Modelling Sovereign Credit Ratings: Evaluating the Accuracy and Driving
Factors using Machine Learning Techniques
- URL: http://arxiv.org/abs/2101.12684v1
- Date: Fri, 29 Jan 2021 17:06:18 GMT
- Title: Modelling Sovereign Credit Ratings: Evaluating the Accuracy and Driving
Factors using Machine Learning Techniques
- Authors: Bart H.L. Overes and Michel van der Wel
- Abstract summary: Sovereign credit ratings summarize the creditworthiness of countries.

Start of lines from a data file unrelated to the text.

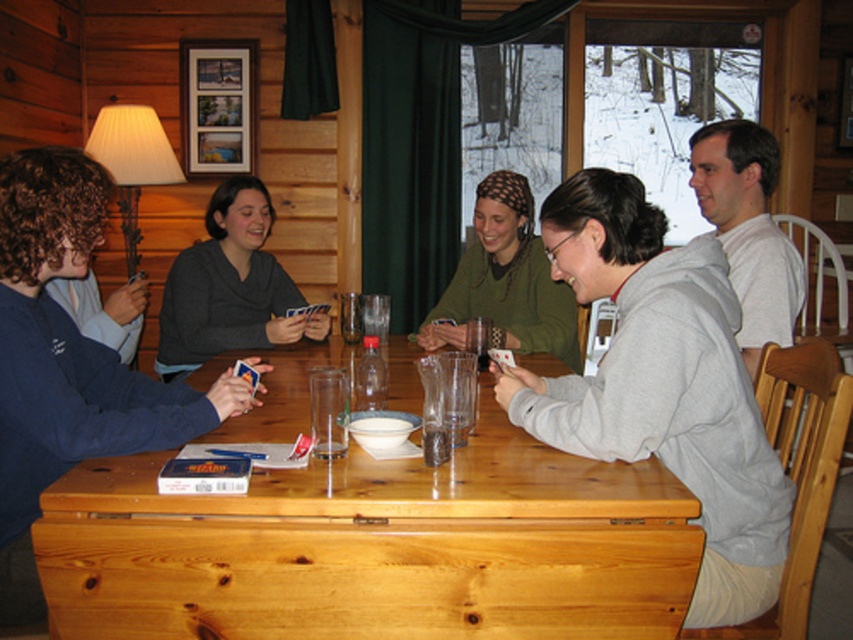 In the scene shown: You are standing in front of the table and want to place a small object on the table. You have two options for placement based on coordinates given as points. The points are point [421,481] and point [178,260]. Which point is closer to you?

Point [421,481] is closer to the camera than point [178,260], so placing the object there would be closer to you.

You are sitting at the light brown wood table at center and want to reach the translucent glass at table center. Is the glass within your immediate reach without moving your body?

The light brown wood table at center is closer to the viewer than the translucent glass at table center, so the glass is farther away. You would need to extend your arm further to reach it, but it is still on the table, so it should be reachable without moving your body.

You are a photographer setting up a camera to capture the scene. You need to ensure that both the gray sweatshirt at center and the white cotton shirt at upper right are fully visible in the frame. Based on their positions and sizes, which object might require you to adjust the camera angle to ensure it fits within the shot?

The gray sweatshirt at center might require adjusting the camera angle because it might be wider than the white cotton shirt at upper right, so ensuring it fits within the frame may need a wider angle or repositioning.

This paper investigates the use of a Multilayer Perceptron (MLP), Classification and Regression Trees (CART), and an Ordered Logit (OL) model for the prediction of sovereign credit ratings.
- Score: 0.0
- License: http://arxiv.org/licenses/nonexclusive-distrib/1.0/
- Abstract: Sovereign credit ratings summarize the creditworthiness of countries. These
ratings have a large influence on the economy and the yields at which
governments can issue new debt. This paper investigates the use of a Multilayer
Perceptron (MLP), Classification and Regression Trees (CART), and an Ordered
Logit (OL) model for the prediction of sovereign credit ratings. We show that
MLP is best suited for predicting sovereign credit ratings, with an accuracy of
68%, followed by CART (59%) and OL (33%). Investigation of the determining
factors shows that roughly the same explanatory variables are important in all
models, with regulatory quality, GDP per capita and unemployment rate as common
important variables. Consistent with economic theory, a higher regulatory
quality and/or GDP per capita are associated with a higher credit rating, while
a higher unemployment rate is associated with a lower credit rating.